気になったのでステータスを覗かせてもらったのだが、数値だけ見ればシュリの3倍は力があるようだ。他の項目に関しては、体力という部分が2倍程で素早さが同じくらいだ。その他はシングルの冒険者よりも低かったな。
シュリみたいな英雄症候群では無く、ステータス上は普通の人間だった。マジでどういうことだ?
『わお! 珍しい奴がいるね! 今、あんたが見ている人間は、覚醒者って呼んでるわ。何かが覚醒したわけじゃないけど、その能力の高さからそう呼んでるだけなんだけどね。ちなみにそいつがなんで強いのかって言うのは、魔力がすべて身体機能につぎ込まれているせいなのよ!』
常時、肉体活性に魔力を注ぎ込んでいる感じか?
『ん~近いんだけど違うのよね。何がどうなってあれが生まれるかは分かっていないけど、魔力がそのまま力や体力に変換されてるみたいなのよ。その効果は、肉体活性の非じゃないほどの効果を発揮するわ。数値を見たからわかるでしょ。 あれは本当におかしいわ』
面倒な奴がこの世界に居るんだな。
『突然変異みたいなものだから、数多ある世界の中で10年に1人位しか生まれないから、あんたが次に会うには、万年単位で生きても会えるか分からないわよ』
まぁ安心はできるかもしれないが、すでに目の前にいることが問題だったりするんだよな。こいつって、問題児だからトリプルなんだよな? どんな問題児なのかが気になる所だ。

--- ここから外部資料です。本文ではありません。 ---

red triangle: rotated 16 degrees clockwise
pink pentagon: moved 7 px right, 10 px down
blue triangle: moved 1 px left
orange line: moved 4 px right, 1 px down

そしてこの冒険者、驚く事に武道着のようなもの以外身に着けておらず、そのまま門の中に入って行ったのだ。王城へ向かう間に兵士が待っていたのだが、何の工夫もせずに歩いていき大量の槍に串刺しにされたのだが、針で刺されたような傷しか負っていなかった。
いやいやいや、さすがにそれはおかしいだろ! 貫通しないで刃先が刺さるならまだわかるが、皮膚が少し傷付いただけって常識外れにも程があるのだが!

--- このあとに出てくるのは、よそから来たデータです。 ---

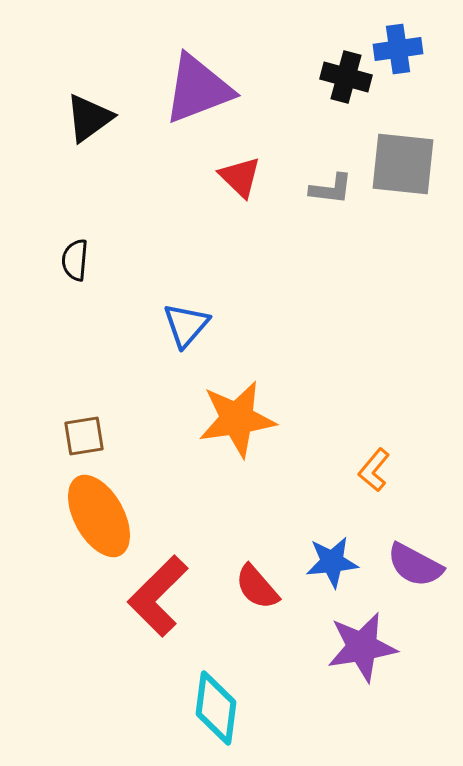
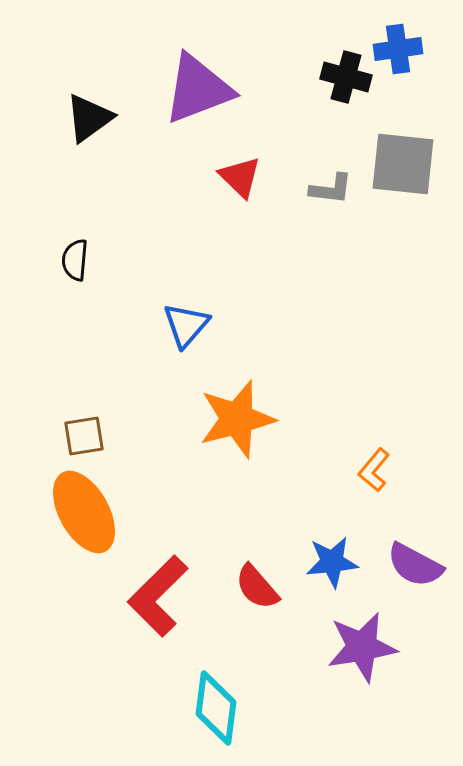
orange star: rotated 6 degrees counterclockwise
orange ellipse: moved 15 px left, 4 px up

その傷もすぐに治り、攻撃してきた兵士たちはすべて頭が無くなった。破裂するように……
俺はこの姿を見て確信した。戦闘の悲惨さがトリプルをつけられた所以なのだと。
残りの冒険者が何をしているかと言えば、ダブルの冒険者はこの破壊神の後に続き、シングルの冒険者は他の冒険者を先導して冒険者ギルドへ向かい、撤退するための準備を行うようだ。

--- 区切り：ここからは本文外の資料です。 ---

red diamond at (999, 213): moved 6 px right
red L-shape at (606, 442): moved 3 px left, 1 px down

俺? 門の外からのんびりと眺めていただけだよ。名目上は、陣地の防衛と退却路の確保だ。後は、処刑されていない兵士たちの監視だね。
街攻めに絶対に参加しないと言い切ったため、この役割が与えられた形だ。結構文句を言われたが、俺に強制をするなら俺たちに勝ってからにしろ! と言って、挑んできたシングルの冒険者10人を1人で意識だけを刈り取ってやったわ。相手は何をされたか分からずに気絶して、試合終了だな。
それを言った時に、あのトリプルの冒険者がいなくて助かったわ。あんなのと戦闘したら、マジの殺し合いにしかならん気がする。
ギルドからの撤退が終わった後は、捕らえた国のお偉方を連行するために冒険者たちは、また首都の中へ入っていった。
国王と側近、大臣に文官が50人程連れてこられた。こいつらが許可を出した愚か者たちらしい。真偽の判定は魔導具を使用したようで、まず間違いないだろうとの事だ。鑑定以外にもそんな魔導具があるんだな。
こんな感じで14の国を巡って3ヶ月ほどかかった。長かった。
ドッペルを使っていたから、移動中は交代で中に入っており、大半は自分の家でくつろいでいたんだけどな。あ、もちろん仕事はしてたよ。溜まると大変だからな!